▸ **TASK DESCRIPTION**:
Please write out every entry below exactly, leaving out any pictures.

:::::

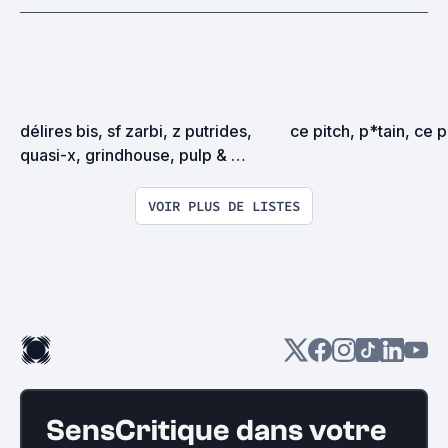
délires bis, sf zarbi, z putrides, 
ce pitch, p*tain, ce pi
quasi-x, grindhouse, pulp & 
exploitation en tous genres
VOIR PLUS DE LISTES
SensCritique dans votre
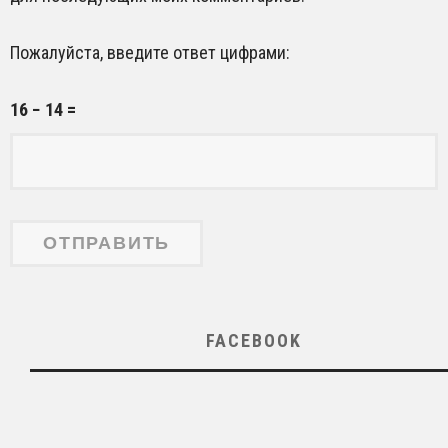
Пожалуйста, введите ответ цифрами:
16 − 14 =
FACEBOOK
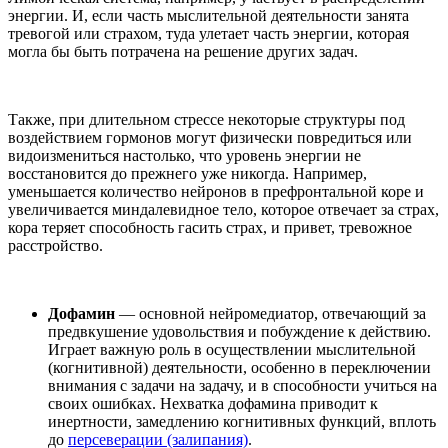
энергии. И, если часть мыслительной деятельности занята
тревогой или страхом, туда улетает часть энергии, которая
могла бы быть потрачена на решение других задач.
Также, при длительном стрессе некоторые структуры под
воздействием гормонов могут физически повредиться или
видоизмениться настолько, что уровень энергии не
восстановится до прежнего уже никогда. Например,
уменьшается количество нейронов в префронтальной коре и
увеличивается миндалевидное тело, которое отвечает за страх,
кора теряет способность гасить страх, и привет, тревожное
расстройство.
Дофамин
— основной нейромедиатор, отвечающий за
предвкушение удовольствия и побуждение к действию.
Играет важную роль в осуществлении мыслительной
(когнитивной) деятельности, особенно в переключении
внимания с задачи на задачу, и в способности учиться на
своих ошибках. Нехватка дофамина приводит к
инертности, замедлению когнитивных функций, вплоть
до
персеверации (залипания)
.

:::::

▸ **TASK RESPONSE**:
délires bis, sf zarbi, z putrides, 
ce pitch, p*tain, ce pi
quasi-x, grindhouse, pulp & 
exploitation en tous genres
VOIR PLUS DE LISTES
SensCritique dans votre
Пожалуйста, введите ответ цифрами:
16 − 14 =
FACEBOOK
энергии. И, если часть мыслительной деятельности занята
тревогой или страхом, туда улетает часть энергии, которая
могла бы быть потрачена на решение других задач.
Также, при длительном стрессе некоторые структуры под
воздействием гормонов могут физически повредиться или
видоизмениться настолько, что уровень энергии не
восстановится до прежнего уже никогда. Например,
уменьшается количество нейронов в префронтальной коре и
увеличивается миндалевидное тело, которое отвечает за страх,
кора теряет способность гасить страх, и привет, тревожное
расстройство.
Дофамин
— основной нейромедиатор, отвечающий за
предвкушение удовольствия и побуждение к действию.
Играет важную роль в осуществлении мыслительной
(когнитивной) деятельности, особенно в переключении
внимания с задачи на задачу, и в способности учиться на
своих ошибках. Нехватка дофамина приводит к
инертности, замедлению когнитивных функций, вплоть
до
персеверации (залипания)
.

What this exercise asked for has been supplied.